== Segment start ==

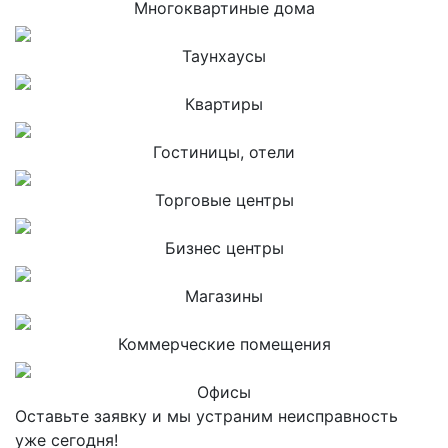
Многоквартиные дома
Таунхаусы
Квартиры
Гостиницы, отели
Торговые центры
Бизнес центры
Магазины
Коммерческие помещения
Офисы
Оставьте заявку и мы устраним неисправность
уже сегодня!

== Segment end ==
== Segment start ==

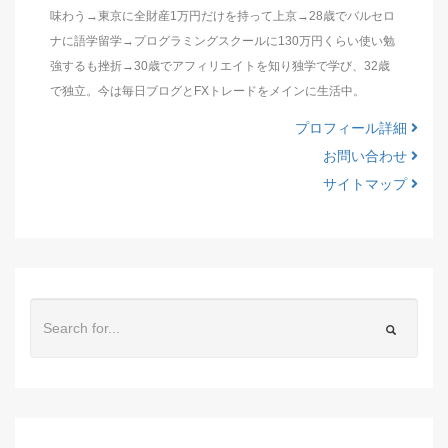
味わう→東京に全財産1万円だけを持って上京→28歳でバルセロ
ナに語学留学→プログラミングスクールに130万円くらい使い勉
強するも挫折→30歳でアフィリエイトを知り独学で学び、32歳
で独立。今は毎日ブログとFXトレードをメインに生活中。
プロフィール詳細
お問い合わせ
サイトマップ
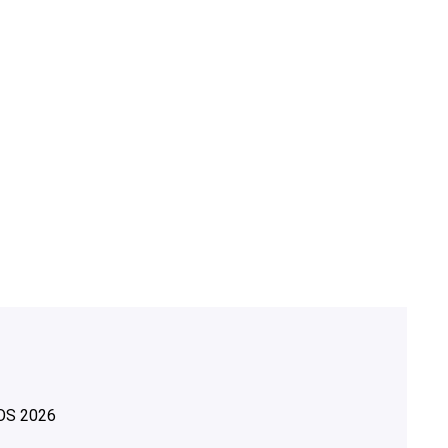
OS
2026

== Segment end ==
== Segment start ==

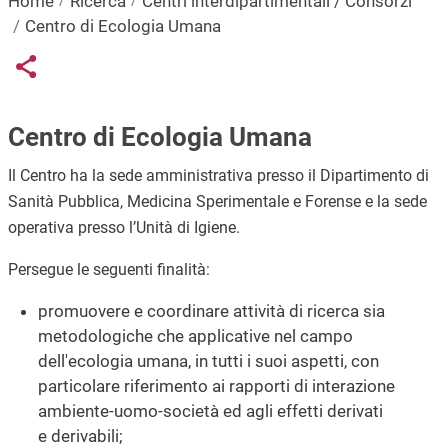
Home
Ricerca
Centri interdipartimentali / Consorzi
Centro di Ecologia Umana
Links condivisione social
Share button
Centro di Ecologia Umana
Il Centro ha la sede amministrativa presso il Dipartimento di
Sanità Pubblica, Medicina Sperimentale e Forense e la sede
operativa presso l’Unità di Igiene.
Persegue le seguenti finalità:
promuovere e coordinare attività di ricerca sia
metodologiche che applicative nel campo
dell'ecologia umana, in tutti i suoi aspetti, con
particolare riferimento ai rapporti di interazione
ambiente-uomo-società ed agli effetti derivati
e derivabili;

== Segment end ==

Instructions to follow
In your answer, include only the lines above starting at the line that holds "Гостиницы, отели" and ending at the line that holds "уже сегодня!", copied exactly.

The answer
Гостиницы, отели
Торговые центры
Бизнес центры
Магазины
Коммерческие помещения
Офисы
Оставьте заявку и мы устраним неисправность
уже сегодня!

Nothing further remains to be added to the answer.